Related to base URI resolution, the resolution of language of a string could equivalently be affected by setting of the lang
attribute in the DOM. It would be potentially surprising if base was processed but lang was not. RDFA does require processing lang
as well as base
.
Example:
<html>
<head>
<base href="https://example.org/content/"/>
</head>
<body lang="fr">
<div>Cette page est ecrit en français.</div>
<script type="application/ld+json">
{
"@context": {"@vocab": "http://schema.org/"},
"id": "this-resource",
"name": "Name of this Resource (in English)"
}
</script>
</body>
</html>
The general, but not unanimous, consensus of the JSON-LD 1.1 Working Group is that features of the DOM MUST NOT be taken into account when determining the base URI for resolving relative URIs included in data-block values, such as JSON-LD. This is from the following observations:
- The barrier to entry is higher as a DOM processor is needed
- If javascript execution is required to be processed, the barrier to entry is signficantly higher
- The unintended effects of moving an expected-to-be-standalone script element around in the DOM would be a negative developer experience
- The very common use of templating content management systems would affect data blocks and be difficult to ensure consistency in any reasonably sized organization
- The definition of data-block in HTML implies that the surrounding DOM SHOULD NOT affect the processing of the contents, but is not entirely clear.
- Relative URIs are valuable in many scenarios, and are called out as a recommendation in the LDP Best Practices document, wherein JSON-LD is a required serialization (4.3.2.3).
A significant counter argument is that an HTML document that contains both RDFA or Microdata and embedded JSON-LD would be required to use different processing rules for extracting the knowledge graph from the different formats, likely resulting in the disconnected system that we aim to avoid in the first place.

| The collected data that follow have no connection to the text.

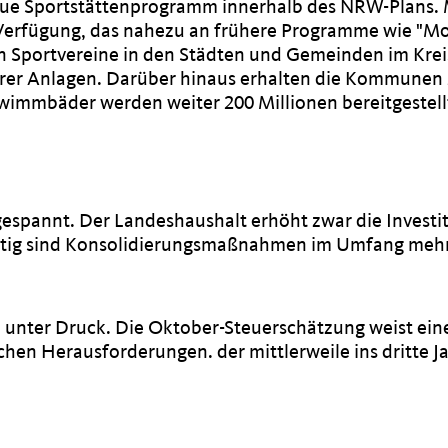
 neue Sportstättenprogramm innerhalb des NRW-Plans. 
r Verfügung, das nahezu an frühere Programme wie "M
hen Sportvereine in den Städten und Gemeinden im Krei
ihrer Anlagen. Darüber hinaus erhalten die Kommunen
hwimmbäder werden weiter 200 Millionen bereitgestell
ngespannt. Der Landeshaushalt erhöht zwar die Investi
hzeitig sind Konsolidierungsmaßnahmen im Umfang meh
unter Druck. Die Oktober-Steuerschätzung weist ein
chen Herausforderungen. der mittlerweile ins dritte J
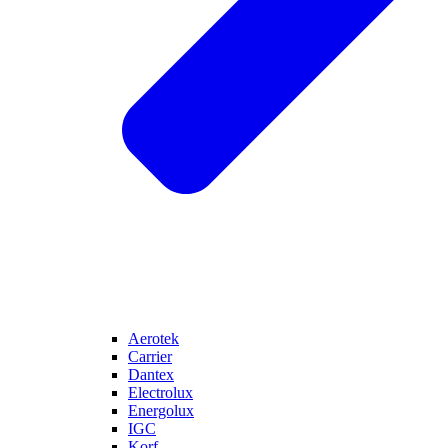
Aerotek
Carrier
Dantex
Electrolux
Energolux
IGC
Korf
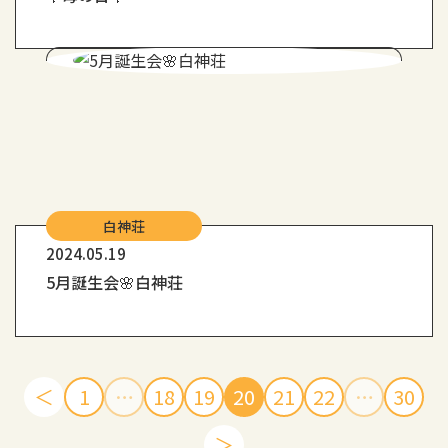
白神荘
2024.05.19
5月誕生会🌸白神荘
＜
1
…
18
19
20
21
22
…
30
＞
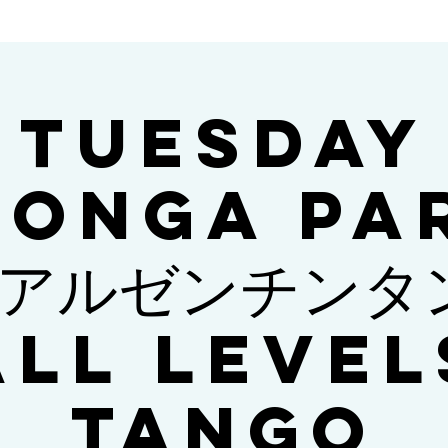
TUESDAY
LONGA PA
 アルゼンチンタ
ALL LEVEL
TANGO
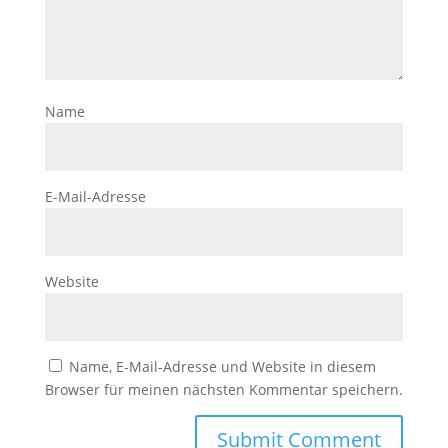
Name
E-Mail-Adresse
Website
Name, E-Mail-Adresse und Website in diesem
Browser für meinen nächsten Kommentar speichern.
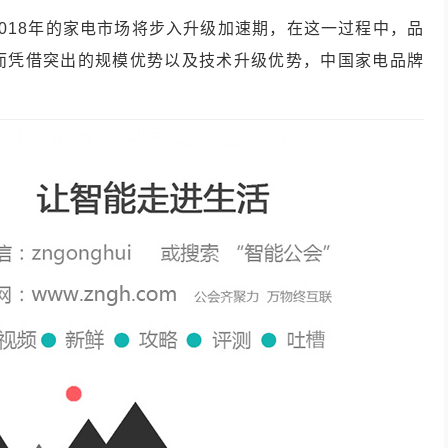
018年的家电市场将步入升级加速期，在这一过程中，品
而凭借突出的规模优势以及技术升级优势，中国家电品牌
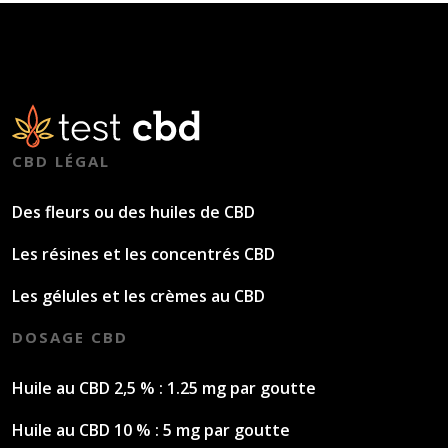
CBD LÉGAL
Des fleurs ou des huiles de CBD
Les résines et les concentrés CBD
Les gélules et les crèmes au CBD
DOSAGE CBD
Huile au CBD 2,5 % : 1.25 mg par goutte
Huile au CBD 10 % : 5 mg par goutte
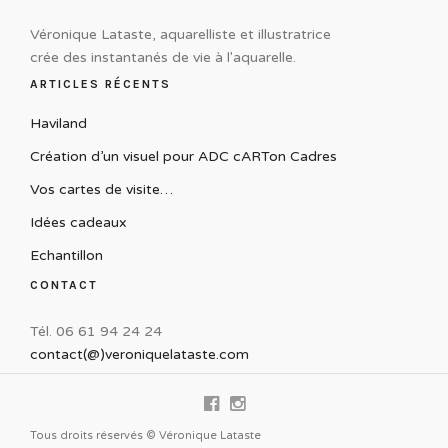
Véronique Lataste, aquarelliste et illustratrice
crée des instantanés de vie à l'aquarelle.
ARTICLES RÉCENTS
Haviland
Création d’un visuel pour ADC cARTon Cadres
Vos cartes de visite…
Idées cadeaux
Echantillon
CONTACT
Tél. 06 61 94 24 24
contact(@)veroniquelataste.com
Tous droits réservés © Véronique Lataste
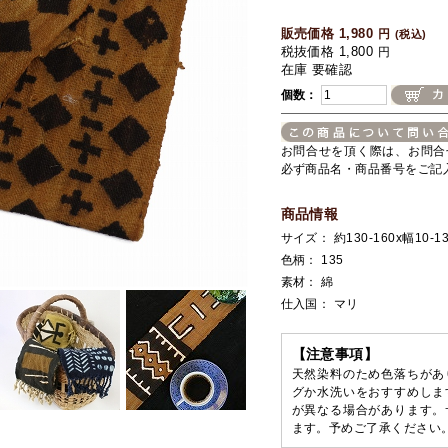
販売価格 1,980
円
(税込)
税抜価格 1,800
円
在庫 要確認
個数：
お問合せを頂く際は、お問合
必ず商品名・商品番号をご記
商品情報
サイズ： 約130-160x幅10-13
色柄： 135
素材： 綿
仕入国： マリ
【注意事項】
天然染料のため色落ちがあ
グか水洗いをおすすめしま
が異なる場合があります。
ます。予めご了承ください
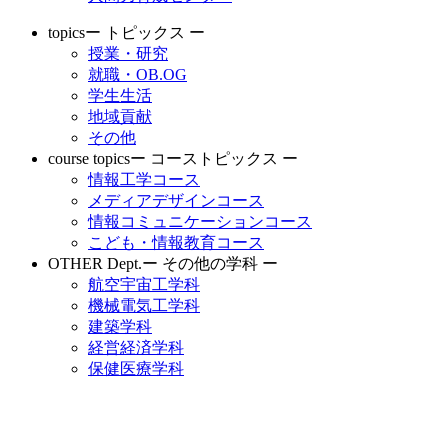
topics
ー トピックス ー
授業・研究
就職・OB.OG
学生生活
地域貢献
その他
course topics
ー コーストピックス ー
情報工学コース
メディアデザインコース
情報コミュニケーションコース
こども・情報教育コース
OTHER Dept.
ー その他の学科 ー
航空宇宙工学科
機械電気工学科
建築学科
経営経済学科
保健医療学科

Google's extraction processor does take the features into account, including javascript execution.
References are included inline in the description above.
The primary participants in this discussion to date are:
- Rob Sanderson (@azaroth42) (chair)
- Benjamin Young (@bigbluehat) (chair)
- Gregg Kellogg (@gkellogg) (editor)
- Ivan Herman (@iherman) (staff contact)
- Dan Brickley (@danbri)
- Adam Soroka
- Jeff Mixter
- David Lehn
- Harold Solbrig
- Pierre-Antoine Champin
- Hadley Beeman
My vie is that “XML document” includes application/xhtml+xml, and this behavior was defined for HTML5 at one time. If they removed it, I’d expect some change indication someplace.